EXERCISE INPUT section start
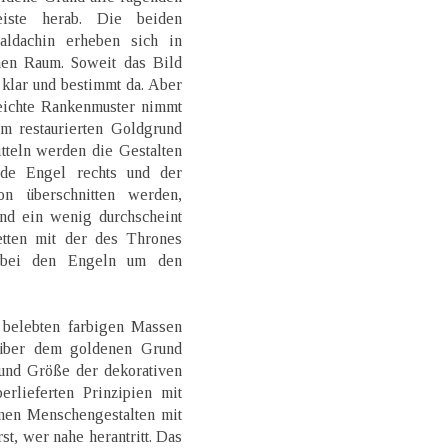
iste herab. Die beiden
ldachin erheben sich in
en Raum. Soweit das Bild
n klar und bestimmt da. Aber
leichte Rankenmuster nimmt
em restaurierten Goldgrund
itteln werden die Gestalten
nde Engel rechts und der
on überschnitten werden,
nd ein wenig durchscheint
etten mit der des Thrones
d bei den Engeln um den
 belebten farbigen Massen
 über dem goldenen Grund
 und Größe der dekorativen
rlieferten Prinzipien mit
lnen Menschengestalten mit
st, wer nahe herantritt. Das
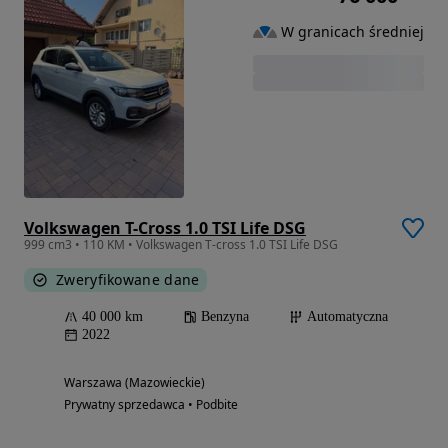
W granicach średniej
Volkswagen T-Cross 1.0 TSI Life DSG
999 cm3 • 110 KM • Volkswagen T-cross 1.0 TSI Life DSG
Zweryfikowane dane
40 000 km
Benzyna
Automatyczna
2022
Warszawa (Mazowieckie)
Prywatny sprzedawca • Podbite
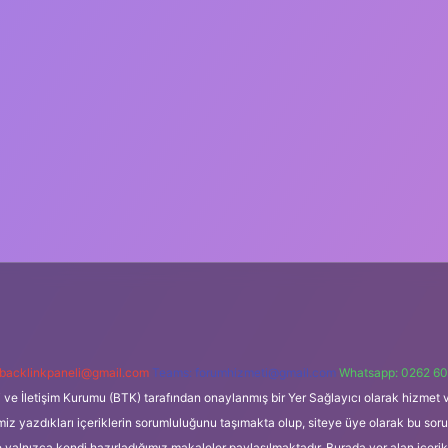
backlinkpaneli@gmail.com
Teams:
forumhizmeti@gmail.com
Whatsapp: 0262 60
i ve İletişim Kurumu (BTK) tarafından onaylanmış bir Yer Sağlayıcı olarak hizmet v
azdıkları içeriklerin sorumluluğunu taşımakta olup, siteye üye olarak bu sorumlul
e yalnızca kendi hazırladığımız makaleler paylaşılmaktadır. Burada yer alan içeri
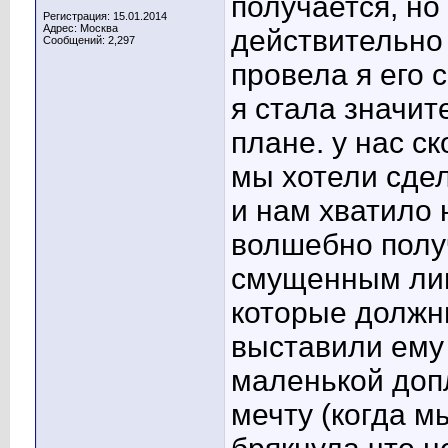
получается, но
Регистрация: 15.01.2014
Адрес: Москва
действительно
Сообщений: 2,297
провела я его с
я стала значи
плане. у нас с
мы хотели сдел
и нам хватило 
волшебно полу
смущенным лицо
которые должн
выставили ему 
маленькой доп
мечту (когда мы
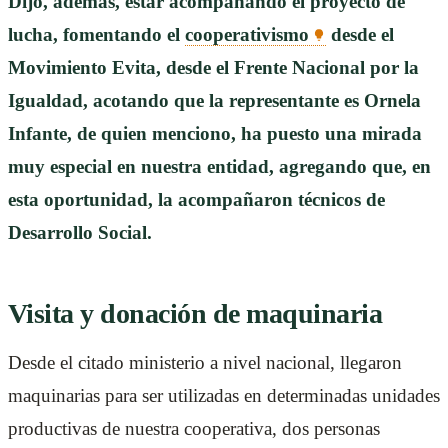
Dijo, además, estar acompañando el proyecto de
lucha, fomentando el
cooperativismo
desde el
Movimiento Evita, desde el Frente Nacional por la
Igualdad, acotando que la representante es Ornela
Infante, de quien menciono, ha puesto una mirada
muy especial en nuestra entidad, agregando que, en
esta oportunidad, la acompañaron técnicos de
Desarrollo Social.
Visita y donación de maquinaria
Desde el citado ministerio a nivel nacional, llegaron
maquinarias para ser utilizadas en determinadas unidades
productivas de nuestra cooperativa, dos personas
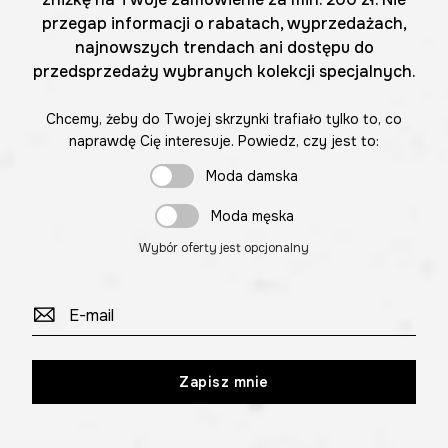
przegap informacji o rabatach, wyprzedażach,
najnowszych trendach ani dostępu do
przedsprzedaży wybranych kolekcji specjalnych.
Chcemy, żeby do Twojej skrzynki trafiało tylko to, co
naprawdę Cię interesuje. Powiedz, czy jest to:
Moda damska
Moda męska
Wybór oferty jest opcjonalny
Zapisz mnie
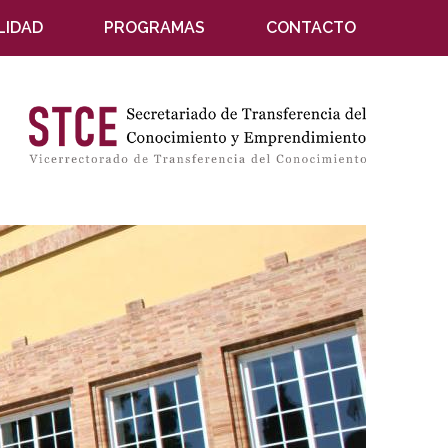
LIDAD
PROGRAMAS
CONTACTO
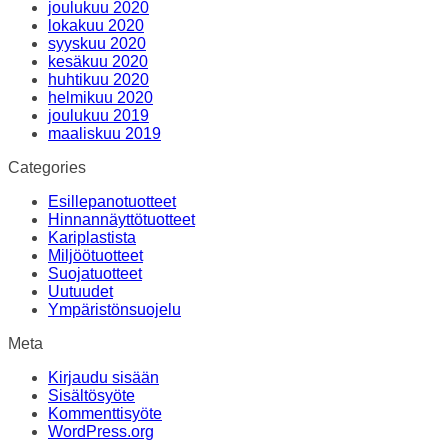
joulukuu 2020
lokakuu 2020
syyskuu 2020
kesäkuu 2020
huhtikuu 2020
helmikuu 2020
joulukuu 2019
maaliskuu 2019
Categories
Esillepanotuotteet
Hinnannäyttötuotteet
Kariplastista
Miljöötuotteet
Suojatuotteet
Uutuudet
Ympäristönsuojelu
Meta
Kirjaudu sisään
Sisältösyöte
Kommenttisyöte
WordPress.org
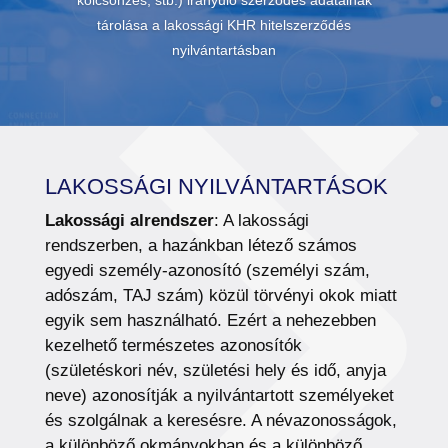
kölcsönzés, stb.) irányuló szerződés adatainak
tárolása a lakossági KHR hitelszerződés
nyilvántartásban
LAKOSSÁGI NYILVÁNTARTÁSOK
Lakossági alrendszer
: A lakossági
rendszerben, a hazánkban létező számos
egyedi személy-azonosító (személyi szám,
adószám, TAJ szám) közül törvényi okok miatt
egyik sem használható. Ezért a nehezebben
kezelhető természetes azonosítók
(születéskori név, születési hely és idő, anyja
neve) azonosítják a nyilvántartott személyeket
és szolgálnak a keresésre. A névazonosságok,
a különböző okmányokban és a különböző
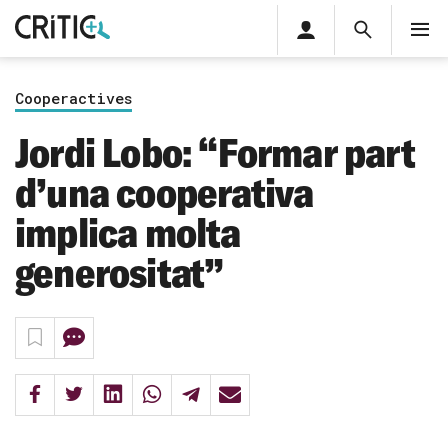
Àrea
Cerca
M
privada
Cerca
Subscriu-t'hi
Cerc
per...
Cooperactives
Inicia sessió
Jordi Lobo: “Formar part
d’una cooperativa
implica molta
generositat”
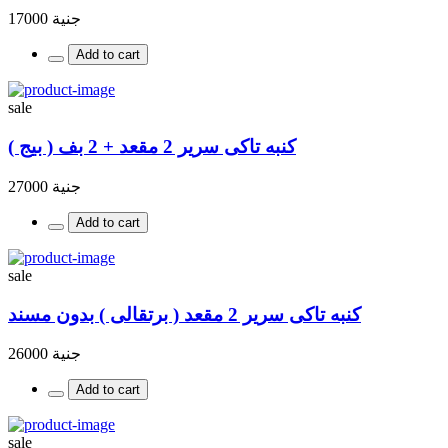
جنية 17000
Add to cart
sale
كنبه تاكى سرير 2 مقعد + 2 بف ( بيج )
جنية 27000
Add to cart
sale
كنبه تاكى سرير 2 مقعد ( برتقالى ) بدون مسند
جنية 26000
Add to cart
sale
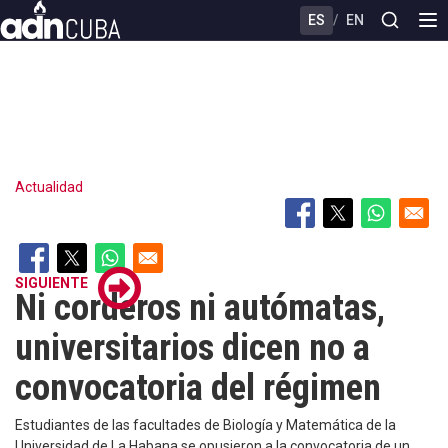
Skip
ES
/
EN
to
main
content
Actualidad
SIGUIENTE
Ni corderos ni autómatas,
universitarios dicen no a
convocatoria del régimen
Estudiantes de las facultades de Biología y Matemática de la
Universidad de La Habana se opusieron a la convocatoria de un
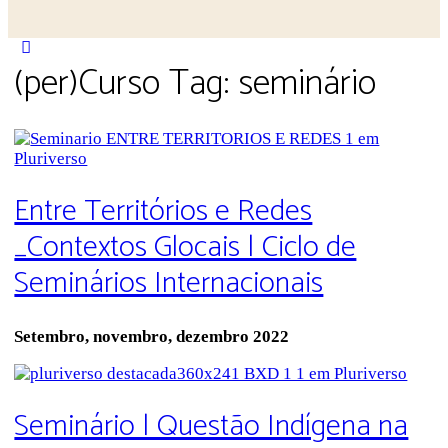
Close
(per)Curso Tag:
seminário
search
Entre Territórios e Redes
_Contextos Glocais | Ciclo de
Seminários Internacionais
Setembro, novembro, dezembro 2022
Seminário | Questão Indígena na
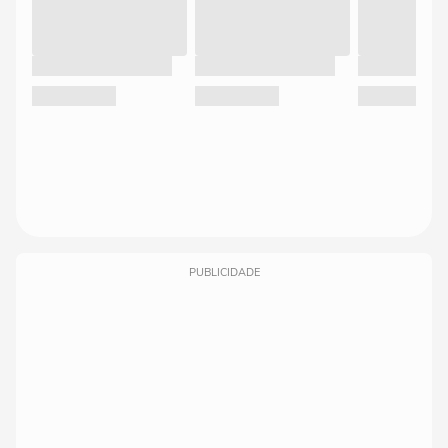
PUBLICIDADE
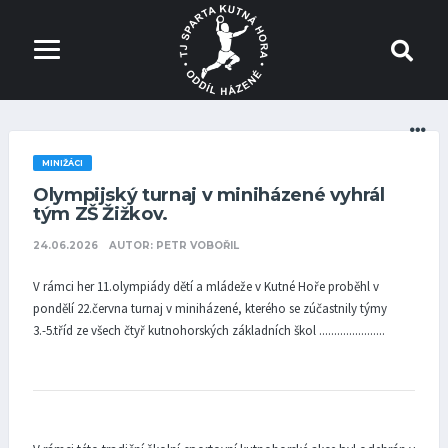
MINIŽÁCI
Olympijský turnaj v miniházené vyhrál
tým ZŠ Žižkov.
24.06.2026
AUTOR: PETR VOBOŘIL
V rámci her 11.olympiády dětí a mládeže v Kutné Hoře proběhl v
pondělí 22.června turnaj v miniházené, kterého se zúčastnily týmy
3.-5.tříd ze všech čtyř kutnohorských základních škol ......................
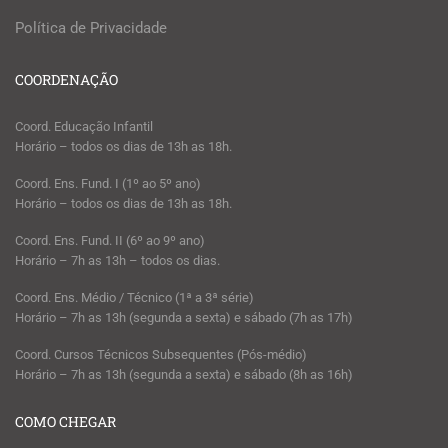
Política de Privacidade
COORDENAÇÃO
Coord. Educação Infantil
Horário – todos os dias de 13h as 18h.
Coord. Ens. Fund. I (1º ao 5º ano)
Horário – todos os dias de 13h as 18h.
Coord. Ens. Fund. II (6º ao 9º ano)
Horário – 7h as 13h – todos os dias.
Coord. Ens. Médio / Técnico (1ª a 3ª série)
Horário – 7h as 13h (segunda a sexta) e sábado (7h as 17h)
Coord. Cursos Técnicos Subsequentes (Pós-médio)
Horário – 7h as 13h (segunda a sexta) e sábado (8h as 16h)
COMO CHEGAR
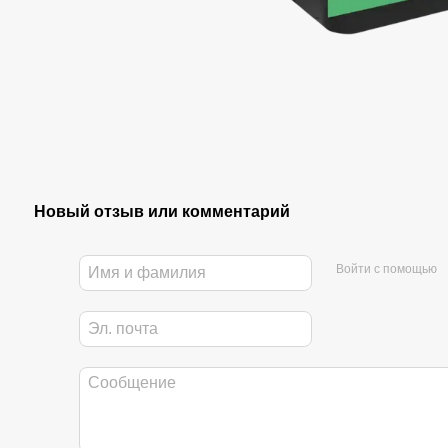
Новый отзыв или комментарий
Войти с помощью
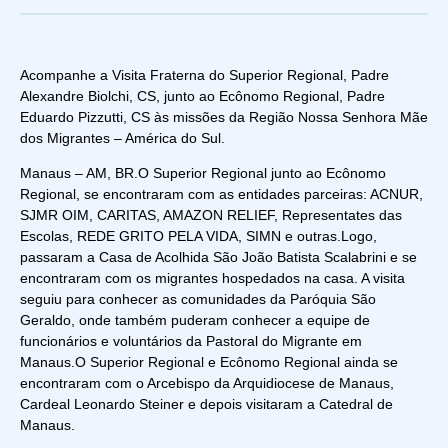
Acompanhe a Visita Fraterna do Superior Regional, Padre
Alexandre Biolchi, CS, junto ao Ecônomo Regional, Padre
Eduardo Pizzutti, CS às missões da Região Nossa Senhora Mãe
dos Migrantes – América do Sul.
Manaus – AM, BR.
O Superior Regional junto ao Ecônomo
Regional, se encontraram com as entidades parceiras: ACNUR,
SJMR OIM, CARITAS, AMAZON RELIEF, Representates das
Escolas, REDE GRITO PELA VIDA, SIMN e outras.
Logo,
passaram a Casa de Acolhida São João Batista Scalabrini e se
encontraram com os migrantes hospedados na casa. A visita
seguiu para conhecer as comunidades da Paróquia São
Geraldo, onde também puderam conhecer a equipe de
funcionários e voluntários da Pastoral do Migrante em
Manaus.
O Superior Regional e Ecônomo Regional ainda se
encontraram com o Arcebispo da Arquidiocese de Manaus,
Cardeal Leonardo Steiner e depois visitaram a Catedral de
Manaus.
EXERCISE INPUT section end
PROMPT
The line holding "adószám, TAJ szám) közül törvényi okok miatt" starts the copy and the line holding "Ni corderos ni" ends it. Repeat those two lines above and all between them exactly, leaving out pictures.

ANSWER BOX
adószám, TAJ szám) közül törvényi okok miatt
egyik sem használható. Ezért a nehezebben
kezelhető természetes azonosítók
(születéskori név, születési hely és idő, anyja
neve) azonosítják a nyilvántartott személyeket
és szolgálnak a keresésre. A névazonosságok,
a különböző okmányokban és a különböző
Àrea
Cerca
M
privada
Cerca
Subscriu-t'hi
Cerc
per...
Cooperactives
Inicia sessió
Jordi Lobo: “Formar part
d’una cooperativa
implica molta
generositat”
جنية 17000
Add to cart
sale
كنبه تاكى سرير 2 مقعد + 2 بف ( بيج )
جنية 27000
Add to cart
sale
كنبه تاكى سرير 2 مقعد ( برتقالى ) بدون مسند
جنية 26000
Add to cart
sale
Skip
ES
/
EN
to
main
content
Actualidad
SIGUIENTE
Ni corderos ni autómatas,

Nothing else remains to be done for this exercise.